Regular hydrogen and deuterium are not normally metallic, meaning they are not shiny or malleable. Scientists have used pressure and heat, however, to force deuterium to act like a metal, making it shinier and easier to compress. Studying deuterium in compressed and highly hot conditions can help scientists understand how hydrogen behaves in the hot, heavily pressurized interiors of planets and in the interiors of stars. The use of heavy water as a moderator in atomic piles has been suggested and Deuterium, either in deuterium oxide or in lithium deuteride, and tritium are essential components of nuclear fusion weapons, or hydrogen bombs.

Tritium
Tritium is the radioactive hydrogen isotope of atomic mass 3 and symbol 1H3 or T. The nucleus of a tritium atom consists of a proton and two neutrons.
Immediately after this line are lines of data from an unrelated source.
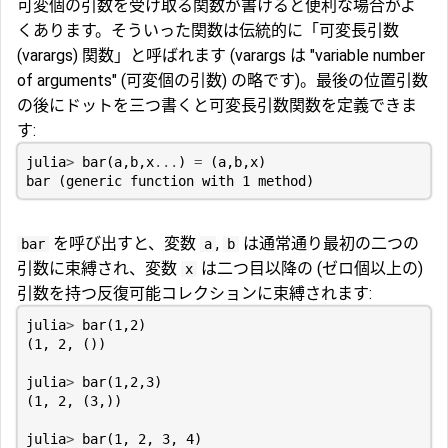
可変個の引数を受け取る関数が書けると便利な場合がよ
くあります。そういった関数は伝統的に「可変長引数
(varargs) 関数」と呼ばれます (varargs は "variable number
of arguments" (可変個の引数) の略です)。最後の位置引数
の後にドットを三つ書くと可変長引数関数を定義できま
す:
julia
>
bar
(
a
,
b
,
x
...
)
=
(
a
,
b
,
x
)
bar
(
generic
function
with
1
method
)
を呼び出すと、変数
,
は通常通り最初の二つの
bar
a
b
引数に束縛され、変数
は二つ目以降の (ゼロ個以上の)
x
引数を持つ反復可能コレクションに束縛されます:
julia
>
bar
(
1
,
2
)
(
1
,
2
,
())
julia
>
bar
(
1
,
2
,
3
)
(
1
,
2
,
(
3
,))
julia
>
bar
(
1
,
2
,
3
,
4
)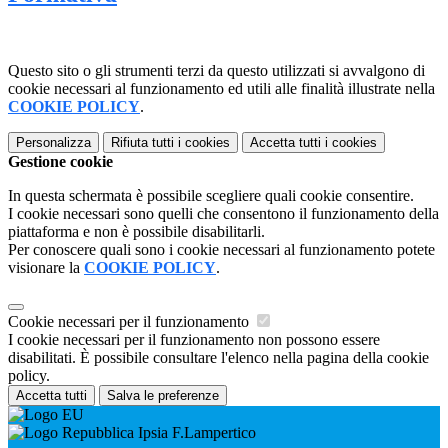
Questo sito o gli strumenti terzi da questo utilizzati si avvalgono di
cookie necessari al funzionamento ed utili alle finalità illustrate nella
COOKIE POLICY
.
Personalizza
Rifiuta tutti
i cookies
Accetta tutti
i cookies
Gestione cookie
In questa schermata è possibile scegliere quali cookie consentire.
I cookie necessari sono quelli che consentono il funzionamento della
piattaforma e non è possibile disabilitarli.
Per conoscere quali sono i cookie necessari al funzionamento potete
visionare la
COOKIE POLICY
.
Cookie necessari per il funzionamento
I cookie necessari per il funzionamento non possono essere
disabilitati. È possibile consultare l'elenco nella pagina della cookie
policy.
Accetta tutti
Salva le preferenze
Ipsia F.Lampertico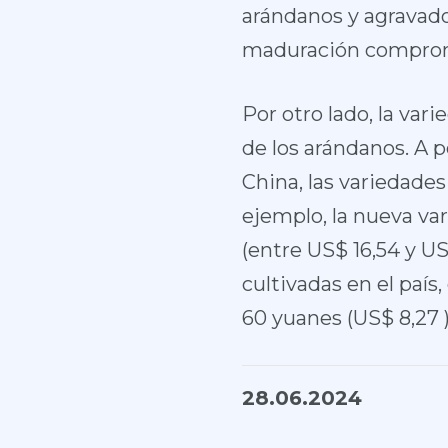
arándanos y agravado
maduración compromet
Por otro lado, la var
de los arándanos. A 
China, las variedade
ejemplo, la nueva va
(entre US$ 16,54 y US
cultivadas en el paí
60 yuanes (US$ 8,27 )
28.06.2024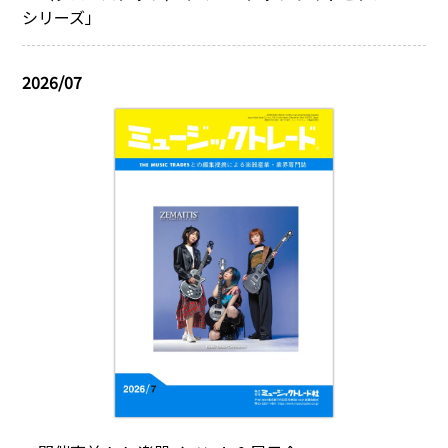
シリーズ」
2026/07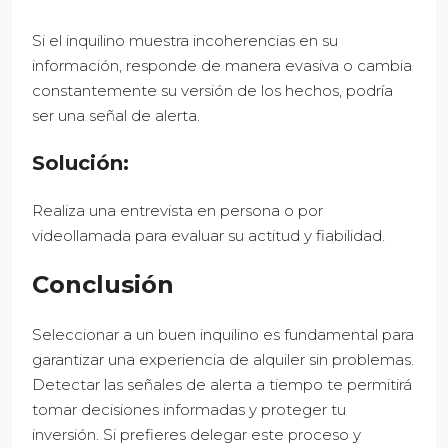
Si el inquilino muestra incoherencias en su
información, responde de manera evasiva o cambia
constantemente su versión de los hechos, podría
ser una señal de alerta.
Solución:
Realiza una entrevista en persona o por
videollamada para evaluar su actitud y fiabilidad.
Conclusión
Seleccionar a un buen inquilino es fundamental para
garantizar una experiencia de alquiler sin problemas.
Detectar las señales de alerta a tiempo te permitirá
tomar decisiones informadas y proteger tu
inversión. Si prefieres delegar este proceso y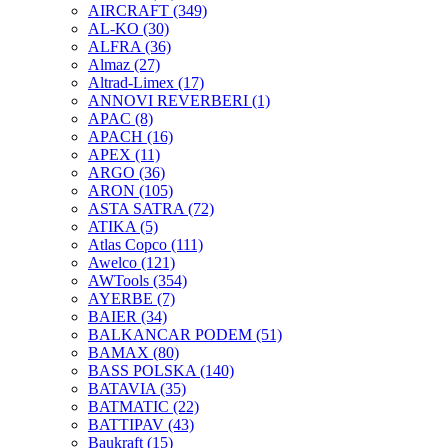
AIRCRAFT
(349)
AL-KO
(30)
ALFRA
(36)
Almaz
(27)
Altrad-Limex
(17)
ANNOVI REVERBERI
(1)
APAC
(8)
APACH
(16)
APEX
(11)
ARGO
(36)
ARON
(105)
ASTA SATRA
(72)
ATIKA
(5)
Atlas Copco
(111)
Awelco
(121)
AWTools
(354)
AYERBE
(7)
BAIER
(34)
BALKANCAR PODEM
(51)
BAMAX
(80)
BASS POLSKA
(140)
BATAVIA
(35)
BATMATIC
(22)
BATTIPAV
(43)
Baukraft
(15)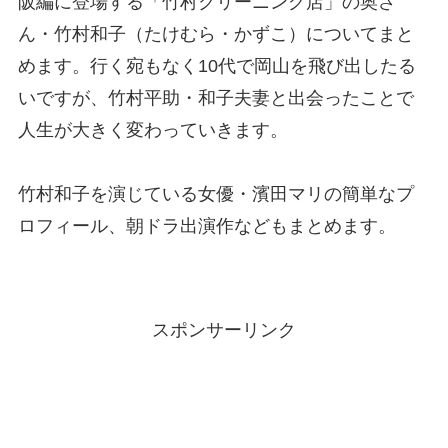
阪編に登場する「竹村クリーニング店」の奥さ
ん・竹村和子（たけむら・かずこ）についてまと
めます。行く宛もなく10代で岡山を飛び出したる
いですが、竹村平助・和子夫妻と出会ったことで
人生が大きく変わっていきます。
竹村和子を演じている女優・濱田マリの簡単なプ
ロフィール、朝ドラ出演作などもまとめます。
スポンサーリンク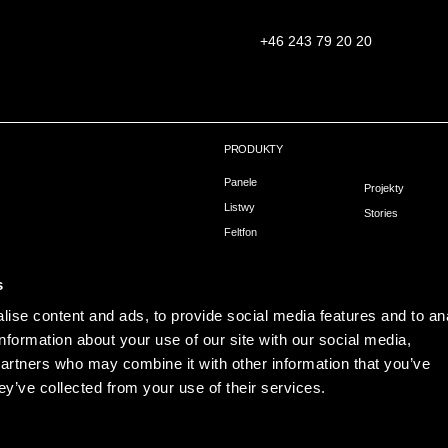
+46 243 79 20 20
PRODUKTY
Panele
Projekty
Listwy
Stories
Feltfon
owa
Montaż
hni
s
ise content and ads, to provide social media features and to an
information about your use of our site with our social media,
partners who may combine it with other information that you’ve
ey’ve collected from your use of their services.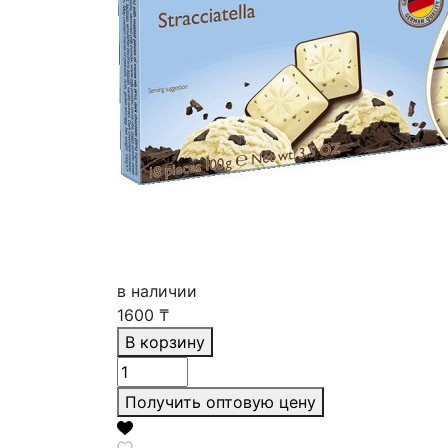
в наличии
1600
₸
В корзину
Получить оптовую цену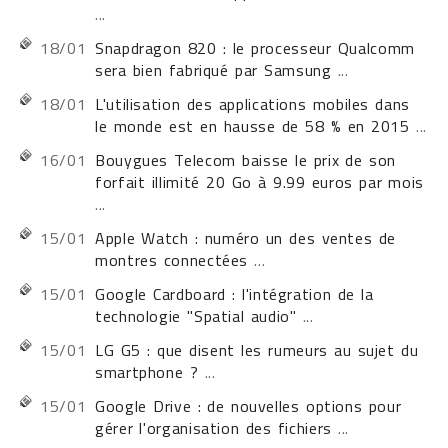
...
18/01
Snapdragon 820 : le processeur Qualcomm
sera bien fabriqué par Samsung
...
18/01
L'utilisation des applications mobiles dans
le monde est en hausse de 58 % en 2015
...
16/01
Bouygues Telecom baisse le prix de son
forfait illimité 20 Go à 9.99 euros par mois
...
15/01
Apple Watch : numéro un des ventes de
montres connectées
...
15/01
Google Cardboard : l'intégration de la
technologie "Spatial audio"
...
15/01
LG G5 : que disent les rumeurs au sujet du
smartphone ?
...
15/01
Google Drive : de nouvelles options pour
gérer l'organisation des fichiers
...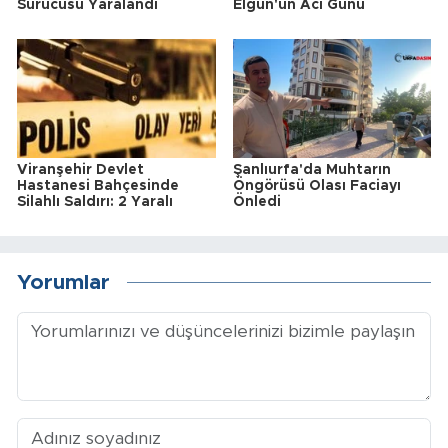
Sürücüsü Yaralandı
Elgün'ün Acı Günü
Viranşehir Devlet
Şanlıurfa'da Muhtarın
Hastanesi Bahçesinde
Öngörüsü Olası Faciayı
Silahlı Saldırı: 2 Yaralı
Önledi
Yorumlar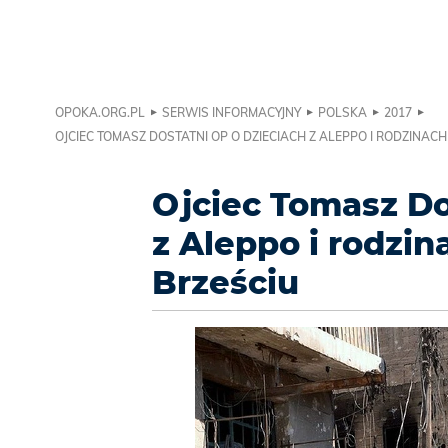
OPOKA.ORG.PL
SERWIS INFORMACYJNY
POLSKA
2017
OJCIEC TOMASZ DOSTATNI OP O DZIECIACH Z ALEPPO I RODZINA
Ojciec Tomasz Do
z Aleppo i rodzi
Brześciu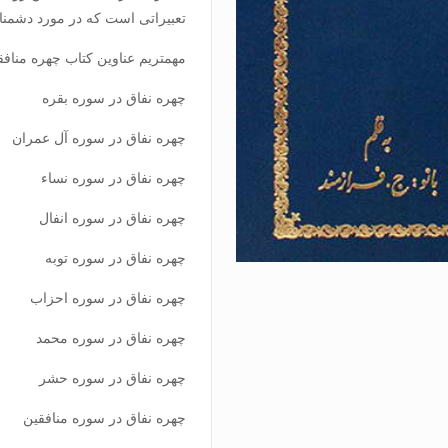
تعبیراتی است که در مورد دشمنان
مهمتریم عناوین کتاب چهره منافق
چهره نفاق در سوره بقره
چهره نفاق در سوره آل عمران
چهره نفاق در سوره نساء
چهره نفاق در سوره انفال
چهره نفاق در سوره توبه
چهره نفاق در سوره احزاب
چهره نفاق در سوره محمد
چهره نفاق در سوره حشر
چهره نفاق در سوره منافقین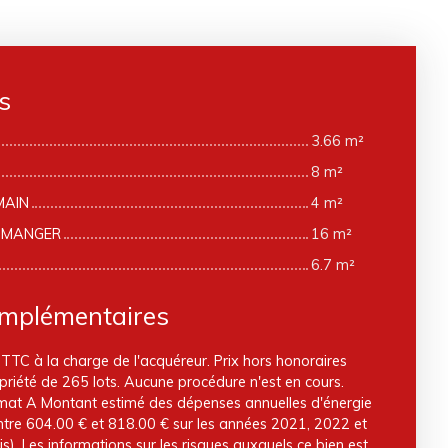
s
3.66 m²
8 m²
MAIN
4 m²
A MANGER
16 m²
6.7 m²
omplémentaires
TTC à la charge de l'acquéreur. Prix hors honoraires
riété de 265 lots. Aucune procédure n'est en cours.
limat A Montant estimé des dépenses annuelles d'énergie
ntre 604.00 € et 818.00 € sur les années 2021, 2022 et
 Les informations sur les risques auxquels ce bien est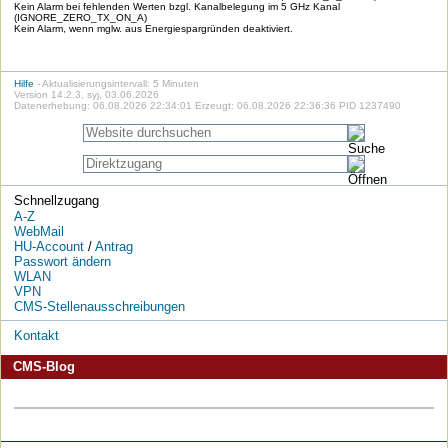
Kein Alarm bei fehlenden Werten bzgl. Kanalbelegung im 5 GHz Kanal
(IGNORE_ZERO_TX_ON_A)
Kein Alarm, wenn mglw. aus Energiespargründen deaktiviert.
Hilfe
- Aktualisierungsintervall: 5 Minuten
Version 14.2.3, syj, 03.06.2026
Datenerhebung: 06.08.2026 22:34:01 Erzeugt: 06.08.2026 22:36:36 PID 1237490
Schnellzugang
A-Z
WebMail
HU-Account
/
Antrag
Passwort ändern
WLAN
VPN
CMS-Stellenausschreibungen
Kontakt
CMS-Blog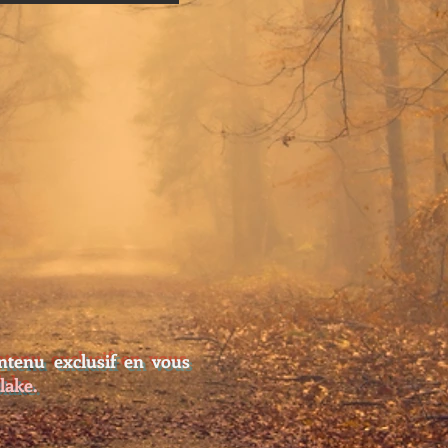
ntenu exclusif en vous
Blake.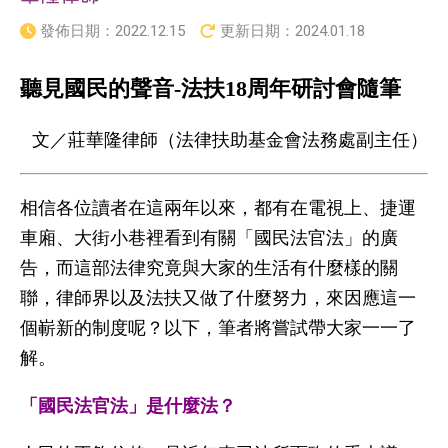
發佈日期：
2022.12.15
更新日期：
2024.01.18
聽見國民的聲音-法扶18周年研討會隨筆
文／莊華隆律師（法律扶助基金會法務處副主任）
相信各位讀者在這兩年以來，都有在電視上、捷運
車廂、大街小巷裡看到有關「國民法官法」的廣
告，而這部法律究竟與大家的生活有什麼樣的關
聯，律師界以及法扶又做了什麼努力，來因應這一
個嶄新的制度呢？以下，筆者將嘗試帶大家一一了
解。
「國民法官法」是什麼法？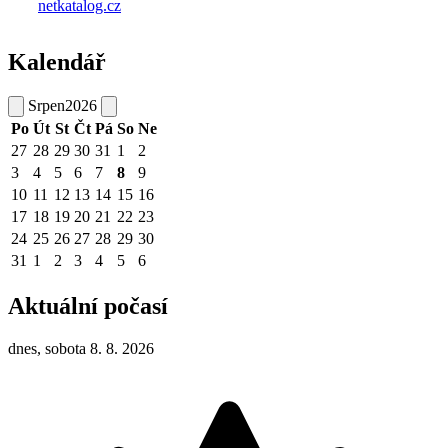
Kalendář
Srpen
2026
Po
Út
St
Čt
Pá
So
Ne
27
28
29
30
31
1
2
3
4
5
6
7
8
9
10
11
12
13
14
15
16
17
18
19
20
21
22
23
24
25
26
27
28
29
30
31
1
2
3
4
5
6
Aktuální počasí
dnes, sobota 8. 8. 2026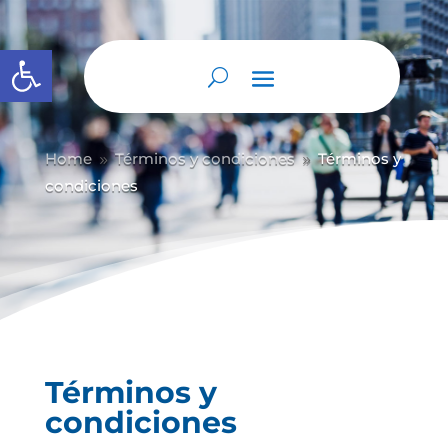
Abrir barra de herramientas
Home
Términos y condiciones
Términos y
9
9
condiciones
Términos y
condiciones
It undergoes decay by beta emission to give a helium nucleus of mass 3; it has a half-life of 12.26 years. Tritium is produced in a number of ways, including the bombardment of deuterium compounds with high-energy deuterons and by the absorption of neutrons by the lithium isotope of mass 6. Some tritium is produced in the upper levels of the atmosphere by the bombardment of nitrogen with energetic neutrons produced by cosmic rays; rainwater is usually found to contain minute amounts of tritium. The enormous amount of energy released when tritons react with deuterons in the so-called nuclear-fusion process makes tritium an important constituent of hydrogen bombs. Tritium is also used as a tracer in chemical and biochemical research.